In Envy, Maris Matherly Reed, heiress to the Matherly publishing house, is wading through the slush pile when she comes across a tantalizing manuscript from an author who identifies himself only as PME, and leaves no return address, and no phone number. Desperate to meet the writer, she tracks him down to an eerie, ramshackle cotton plantation on a Georgia island. There she meets Parker Evans, the bitter, wheelchair-bound writer whose manuscript, a tale of two young friends and a deadly betrayal, may be closer to reality than fiction, and has a connection to Maris’s own life.
In theory, the plot for Envy was a fantastic idea. A story of deception, revenge and, of course, writing, it had all the hallmarks of a brilliant novel. In practice, the execution was severely lacking. It was likely because the characters of Envy were templates instead of real, fleshed out, believable people. It was hard to care about anyone; they were all character sketches that relied heavily on well-played stereotypes.
Maris was the typical hard-working rich girl: she’ll inherit into wealth, but she’s brilliant, dedicated, and determined to earn her success—in short, she has no flaws to speak of. Her father, Daniel, is the shrewd patriarch who sees straight to the heart of people, even when others can’t; her husband, Noah, is the maniacal cackling, scheming villain who has no real motivation other than to be a jerk and to inconvenience Maris. And it’s an indication of poor characterization and somewhat lazy plotting that after reading the novel and ruminating on it for over a month, I still can’t decipher what Noah’s actual character motivations were for his repeated villainy. Parker falls easily into the stereotype of gruff love interest with a secretly romantic heart and good intentions. The only slight difference here—and, admittedly, kudos for diversity, which isn’t often present in romance novels—is that Parker is in a wheelchair.
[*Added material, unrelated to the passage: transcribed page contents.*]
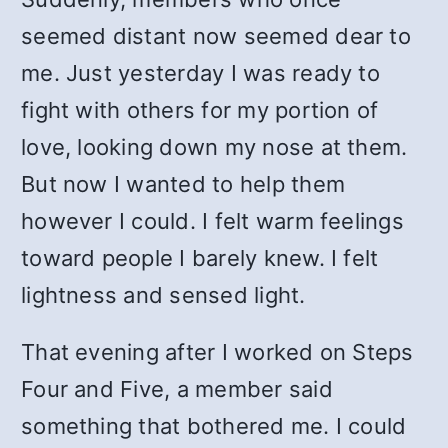
seemed distant now seemed dear to
me. Just yesterday I was ready to
fight with others for my portion of
love, looking down my nose at them.
But now I wanted to help them
however I could. I felt warm feelings
toward people I barely knew. I felt
lightness and sensed light.
That evening after I worked on Steps
Four and Five, a member said
something that bothered me. I could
The events that led to Parker needing to use a wheelchair, which gradually reveal themselves over the course of Envy, are supposed to make him more sympathetic (if you weren’t already swayed to like him by his role as love interest). But it’s hard to sympathize with someone who ruthlessly uses the woman he says he loves, and treats her like a trophy in his years’-long pissing contest with Noah, revealing a lot about the way he views women (hint: Maris isn’t the first woman to get caught between Parker and Noah). Someone like Parker, who already makes advances that sound more like sexual harassment, and is, generally speaking, a revenge-driven cad, is hard to root for. At the end of a romance novel you’re supposed to cheer when the main couple get together, but there was no cheering on my end. Even if she was a cookie-cutter character template, Maris deserves better than Parker. All women deserve better than Parker.
On the plus side, and in an Alanis Morisette-level “ironic” twist, Parker was the novel’s most well-developed character.
I guess you have to take your victories where you can get them.